Eine Pionieridee mit hoher Aktualität
Die Idee stammt von Obfrau Felicitas Zehetner: Als sie in den 90er-Jahren ihren an Demenz erkrankten Mann pflegte, wurde ihr bewusst, wie sehr sich Angehörige oft alleingelassen fühlen. Gemeinsam mit Edith Span startete sie nach dem Tod ihres Mannes 1997 die MAS Alzheimerhilfe in Oberösterreich. Nur drei Jahre später fand die erste Urlaubswoche für Menschen mit Demenz in Bad Ischl statt. „Damals war das Thema noch stark tabuisiert. Viele Familien haben sich geschämt und in weiterer Folge zurückgezogen“, erinnert sich Ursula Kienberger, die bereits als junges Mädchen beim ersten MAS Alzheimerurlaub dabei war und nun gemeinsam mit ihrem Team dieses Urlaubsangebot leitet.
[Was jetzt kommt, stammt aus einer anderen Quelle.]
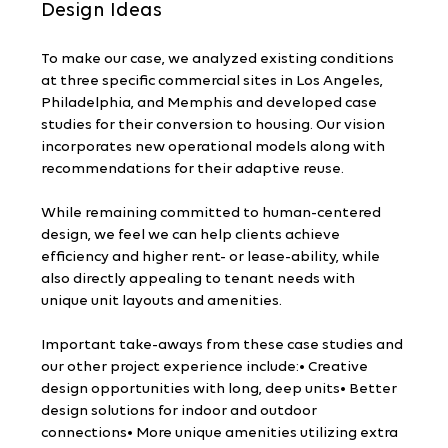
Design Ideas
To make our case, we analyzed existing conditions 
at three specific commercial sites in Los Angeles, 
Philadelphia, and Memphis and developed case 
studies for their conversion to housing. Our vision 
incorporates new operational models along with 
recommendations for their adaptive reuse.
While remaining committed to human-centered 
design, we feel we can help clients achieve 
efficiency and higher rent- or lease-ability, while 
also directly appealing to tenant needs with 
unique unit layouts and amenities.
Important take-aways from these case studies and 
our other project experience include:• Creative 
design opportunities with long, deep units• Better 
design solutions for indoor and outdoor 
connections• More unique amenities utilizing extra 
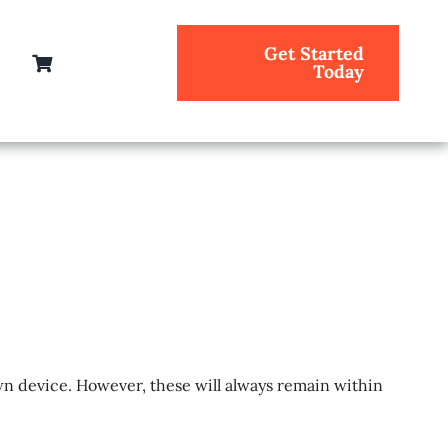
Get Started
Today
n device. However, these will always remain within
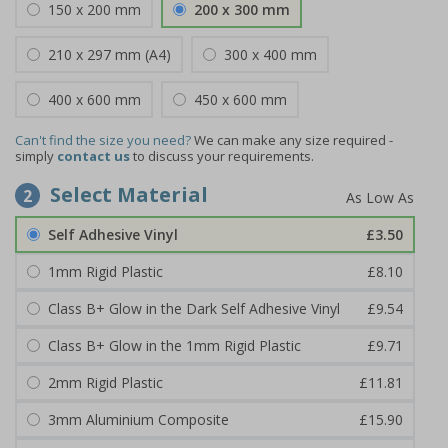
150 x 200 mm
200 x 300 mm
210 x 297 mm (A4)
300 x 400 mm
400 x 600 mm
450 x 600 mm
Can't find the size you need?
We can make any size required -
simply
contact us
to discuss your requirements.
Select Material
2
Self Adhesive Vinyl
£3.50
1mm Rigid Plastic
£8.10
Class B+ Glow in the Dark Self Adhesive Vinyl
£9.54
Class B+ Glow in the 1mm Rigid Plastic
£9.71
2mm Rigid Plastic
£11.81
3mm Aluminium Composite
£15.90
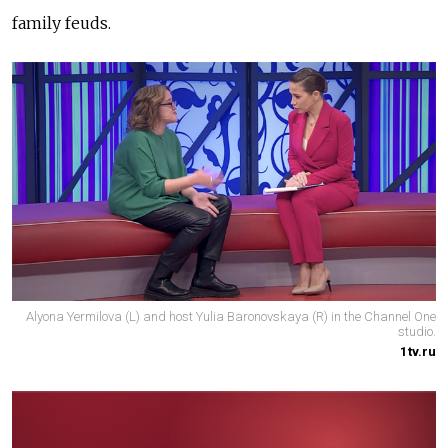
family feuds.
Alyona Yermilova (L) and host Yulia Baronovskaya (R) in the Channel One
studio.
1tv.ru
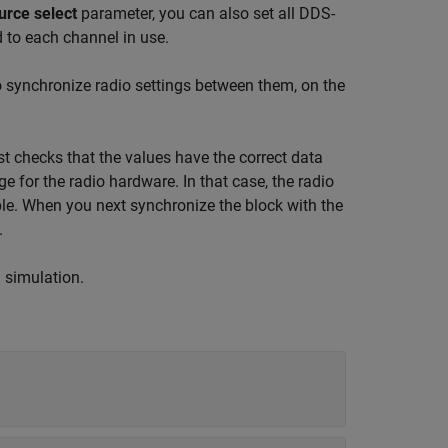
urce select
parameter, you can also set all DDS-
 to each channel in use.
o synchronize radio settings between them, on the
t checks that the values have the correct data
ge for the radio hardware. In that case, the radio
ble. When you next synchronize the block with the
.
g simulation.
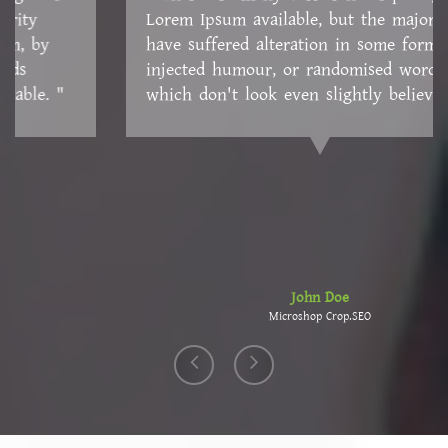
Lorem Ipsum available, but the majority have
suffered alteration in some form, by injected
humour, or randomised words which don't look
even slightly believable. "
John Doe
Microshop Crop.SEO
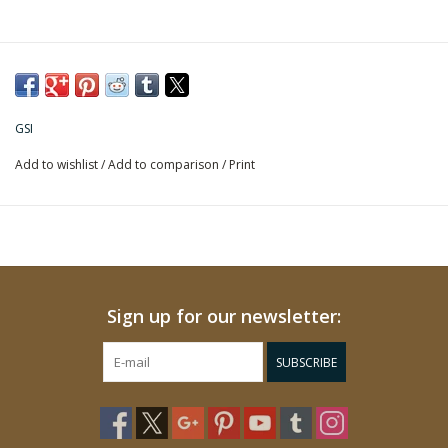
GSI
Add to wishlist
/
Add to comparison
/
Print
Sign up for our newsletter:
SUBSCRIBE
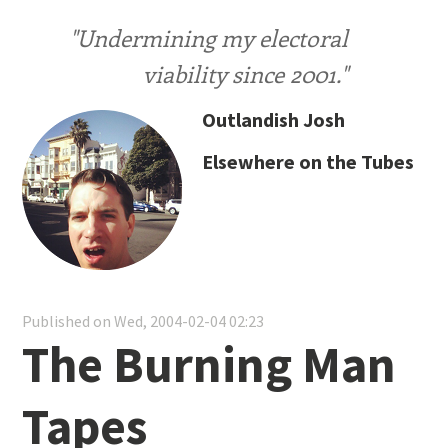
"Undermining my electoral
viability since 2001."
Outlandish Josh
Elsewhere on the Tubes
Published on Wed, 2004-02-04 02:23
The Burning Man
Tapes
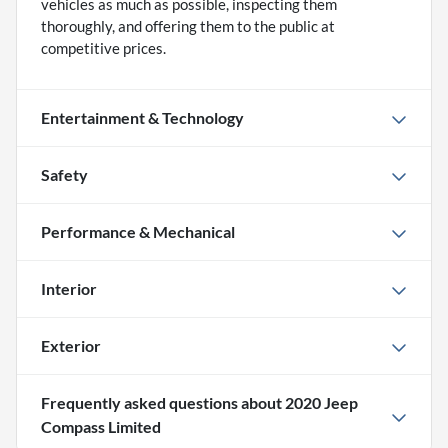
vehicles as much as possible, inspecting them
thoroughly, and offering them to the public at
competitive prices.
Entertainment & Technology
Safety
Performance & Mechanical
Interior
Exterior
Frequently asked questions about
2020 Jeep
Compass Limited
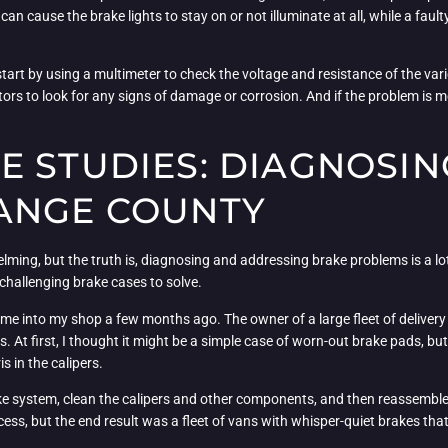
an cause the brake lights to stay on or not illuminate at all, while a faul
ly start by using a multimeter to check the voltage and resistance of the va
ors to look for any signs of damage or corrosion. And if the problem is
E STUDIES: DIAGNOSIN
ANGE COUNTY
elming, but the truth is, diagnosing and addressing brake problems is a lot
 challenging brake cases to solve.
came into my shop a few months ago. The owner of a large fleet of delive
. At first, I thought it might be a simple case of worn-out brake pads, but
 in the calipers.
ake system, clean the calipers and other components, and then reassemble
ess, but the end result was a fleet of vans with whisper-quiet brakes tha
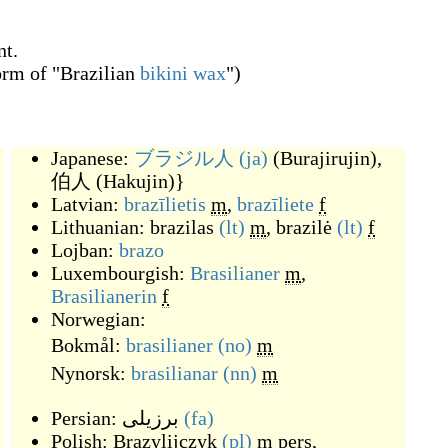
nt.
orm of "Brazilian
bikini
wax
")
Japanese:
ブラジル人
(ja)
(
Burajirujin
)
,
伯人
(
Hakujin
)
}
Latvian:
brazīlietis
m
,
brazīliete
f
Lithuanian:
brazilas
(lt)
m
,
brazilė
(lt)
f
Lojban:
brazo
Luxembourgish:
Brasilianer
m
,
Brasilianerin
f
Norwegian:
Bokmål:
brasilianer
(no)
m
Nynorsk:
brasilianar
(nn)
m
Persian:
برزیلی
(fa)
Polish:
Brazylijczyk
(pl)
m
pers
,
Heute, 25 Jahre später, hat die Initiative bereits 88 Urlaubswochen veranstaltet und fast 1.000 Familien eine so dringend benötige Auszeit ermöglicht. Das Format hat sich bewährt: Eine Entlastung des pflegenden Partners oder der Partnerin auch ohne Trennung – eine Woche im Eurothermenresort Bad Ischl, für Betroffene und ihre Angehörigen gemeinsam.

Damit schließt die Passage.